CREDIT DIGESTS:GUARANTY PART 1

Meanwhile, case against Naybe was also dismissed since only the summons addressed to petitioner was served as the sheriff. He had gone to Saudi and was never served summons. TRIAL COURT RULING: The typewritten figure "P50,000-" clearly appears directly below the admitted signature of the petitioner in the promissory note. Hence, the latter's uncorroborated testimony on his limited liability cannot prevail over the presumed regularity and fairness of the transaction, under Sec. 5 (q) of Rule 131. The lower court added that it was "rather odd" for petitioner to have indicated in a copy and not in the original, of the promissory note, his supposed obligation in the amount of P5,000.00 only. Finally, the lower court held that even granting that said limited amount had actually been agreed upon, the same would have been merely collateral between him and Naybe and, therefore, not binding upon the private respondent as creditor-bank. CA affirmed lower courts decision and dismissed both Appeal and MR by Inciong. Thus this certiorari case was filed before SC.

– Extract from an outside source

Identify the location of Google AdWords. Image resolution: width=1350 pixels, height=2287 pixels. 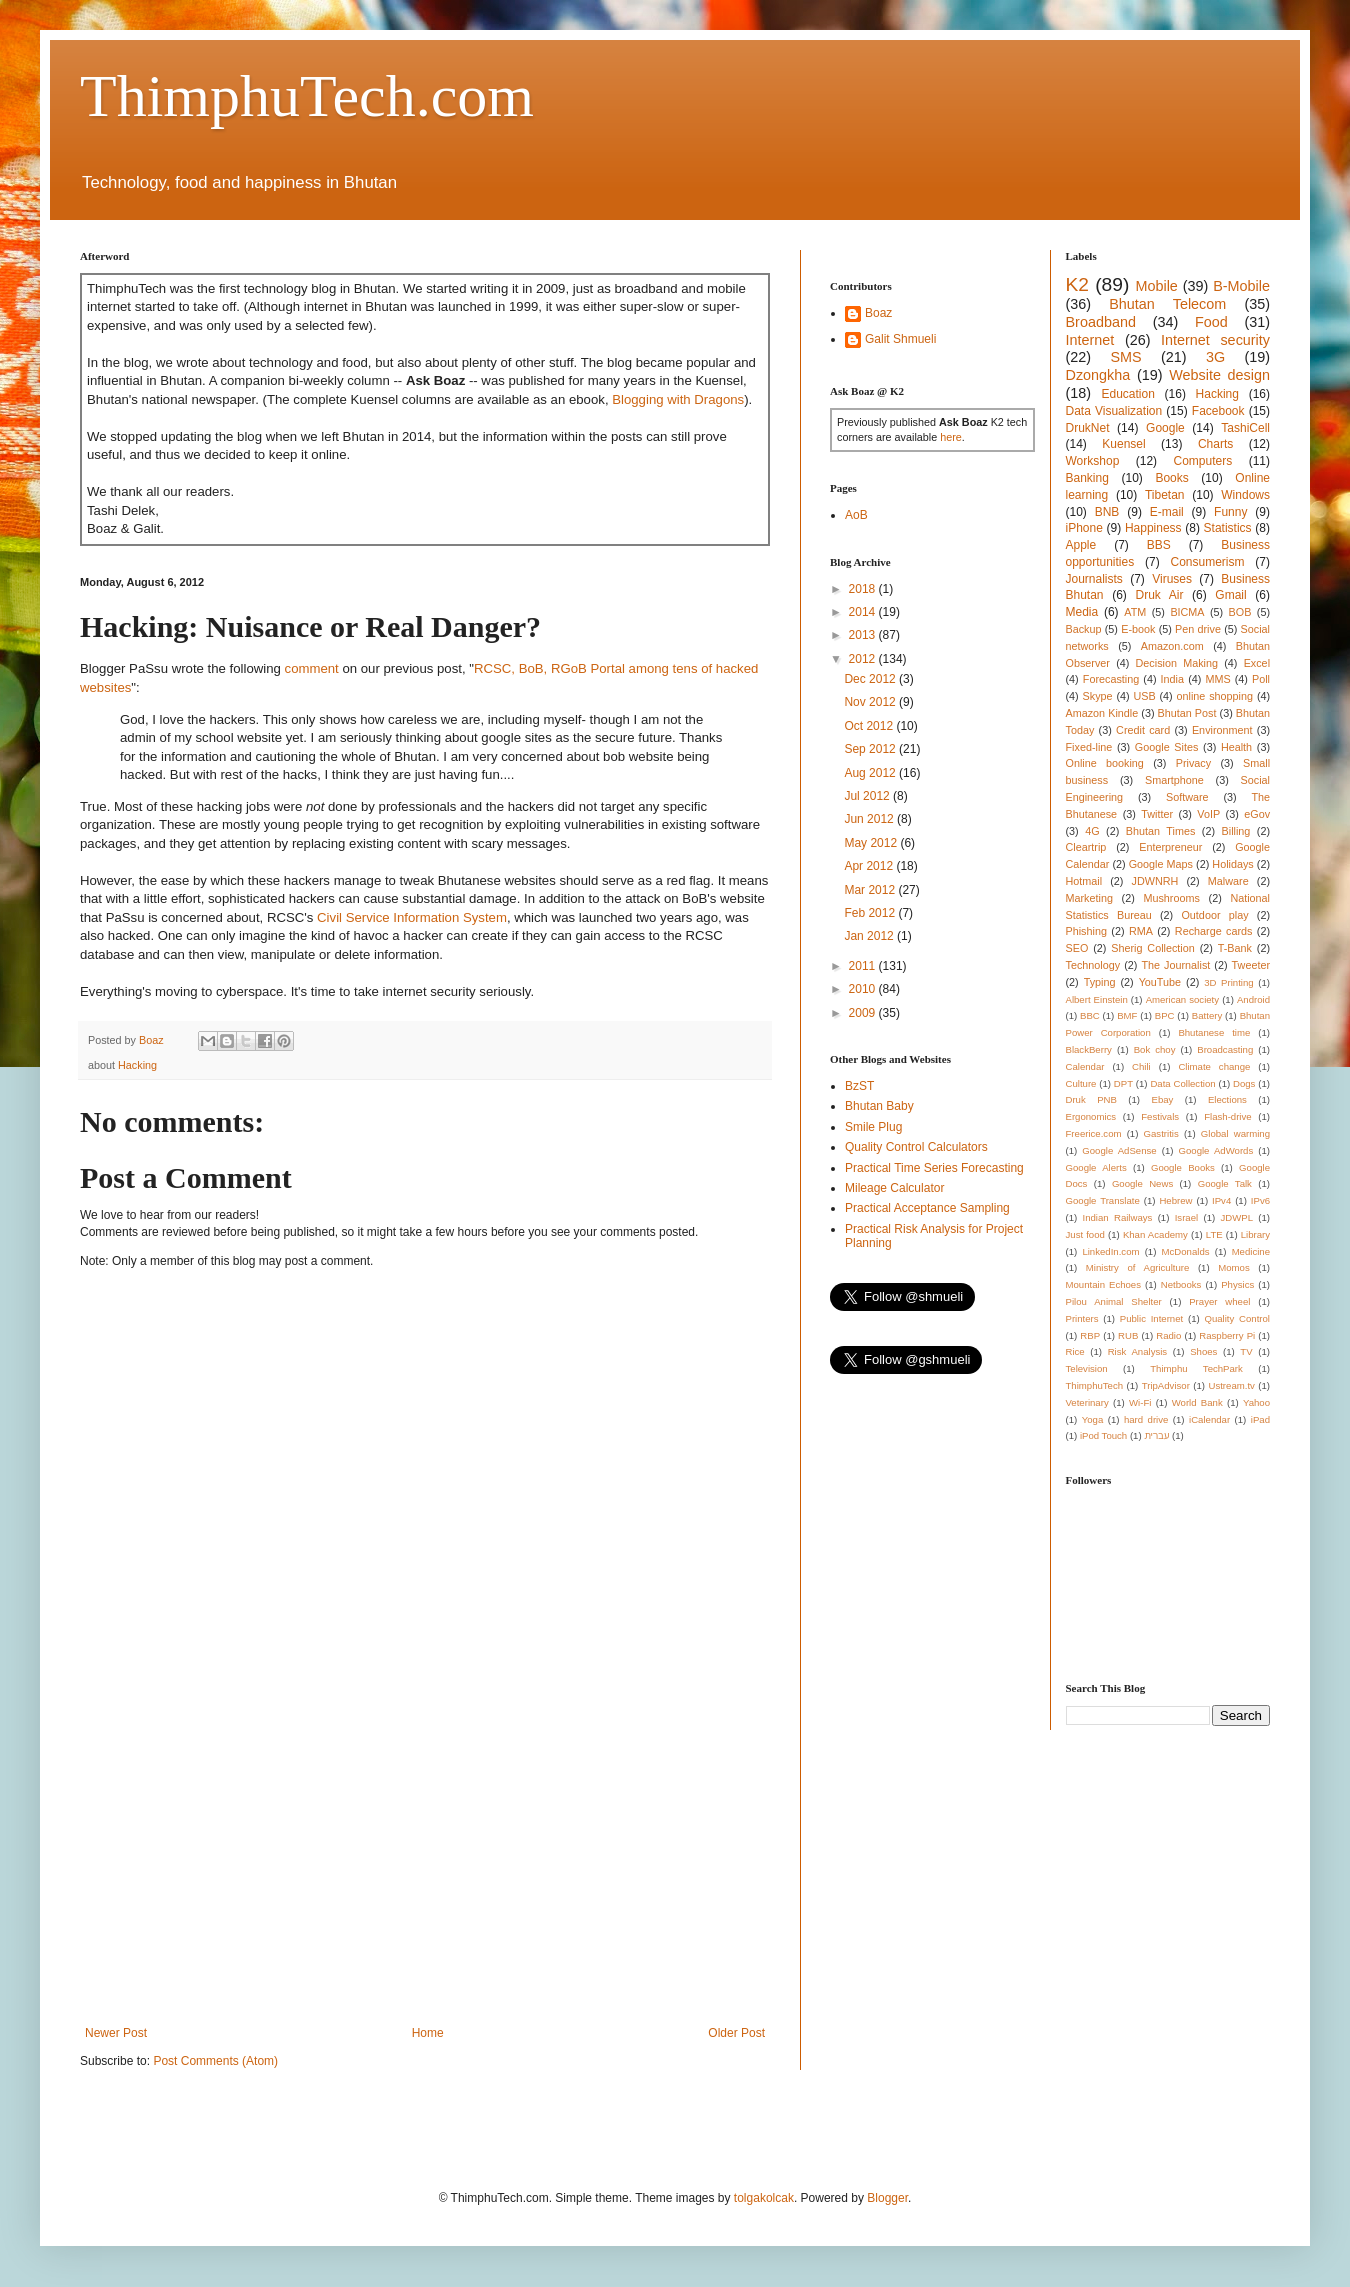
(1216, 1150).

ISSUE: Should the case against the petitioner be dismissed, since the other co-defendants have been dismissed already? What was the extent of liability of Inciong who signed as a solidary co-maker?

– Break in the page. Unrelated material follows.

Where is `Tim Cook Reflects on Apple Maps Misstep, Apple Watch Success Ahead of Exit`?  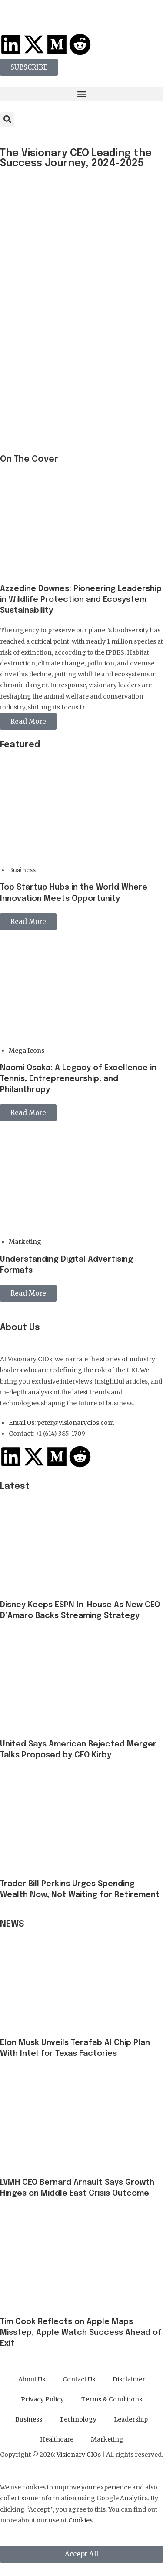
Tim Cook Reflects on Apple Maps Misstep, Apple Watch Success Ahead of Exit is located at coordinates (81, 2333).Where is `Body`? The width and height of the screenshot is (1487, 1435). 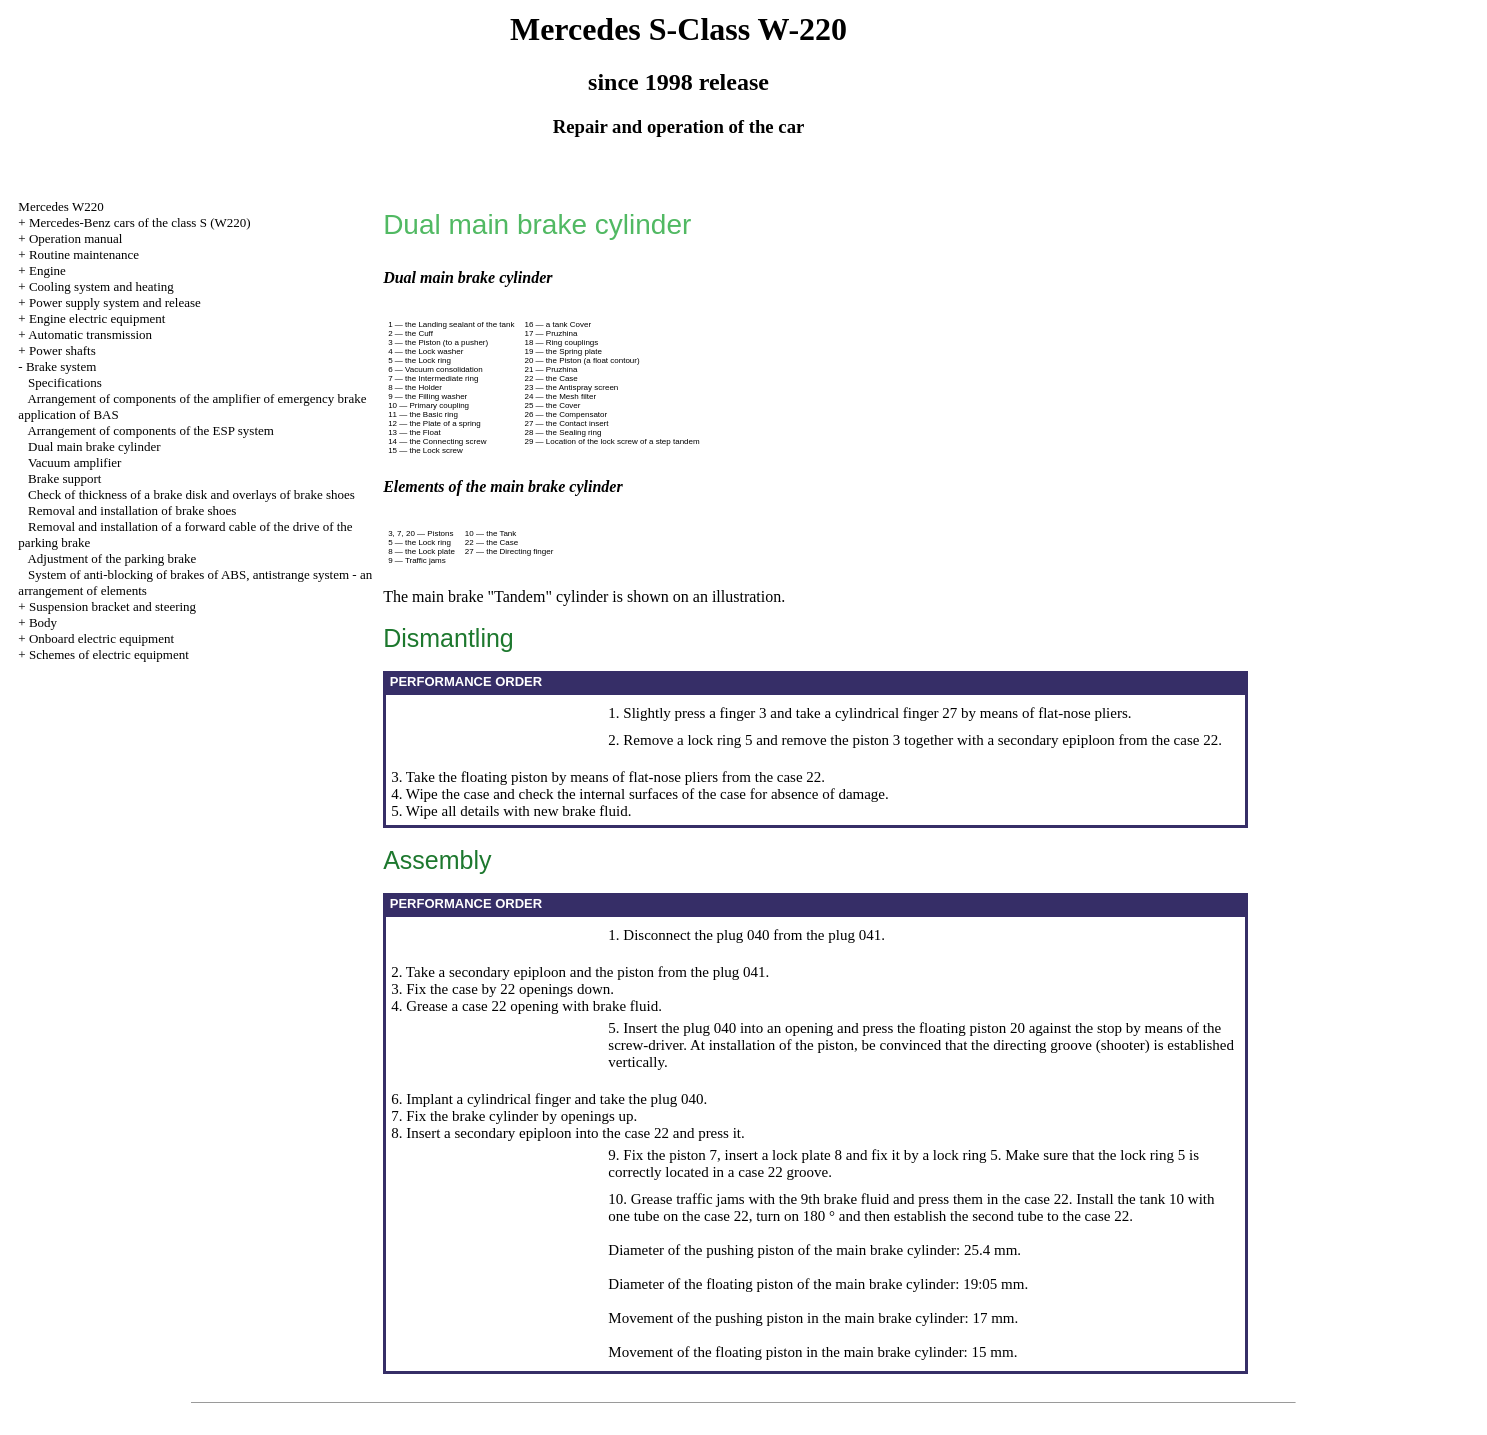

RULING: On his contention that Campos induced them to sign and that the amount was changed from 5K to 50k: Petitioner is to be reminded of the basic rule that this Court is not a trier of facts. Having lost the chance to fully ventilate his factual claims below, petitioner may no longer be accorded the same opportunity in the absence of grave abuse of discretion on the part of the court below. Had he presented Judge Pantanosas' affidavit before the lower court, it would have strengthened his claim that the promissory note did not reflect the correct amount of the loan. On the allegation of fraud: However, fraud must be established by clear and convincing evidence, mere preponderance of evidence, not even being adequate. Petitioner's attempt to prove fraud must, therefore, fail as it was evidenced only by his own uncorroborated and, expectedly, self-serving testimony. It is to be noted, however, that petitioner signed the promissory note as a solidary co-maker and not as a guarantor. Because the promissory note involved in this case expressly states that the three signatories therein are jointly and severally liable, any one, some or all of them may be proceeded against for the entire obligation. The choice is left to the solidary creditor to determine against whom he will enforce collection. Consequently, the dismissal of the case against Judge Pontanosas may not be deemed as having discharged petitioner from liability as well. As regards Naybe, suffice it to say that the court never acquired jurisdiction over him. Petitioner, therefore, may only have recourse against his co-makers, as provided by law.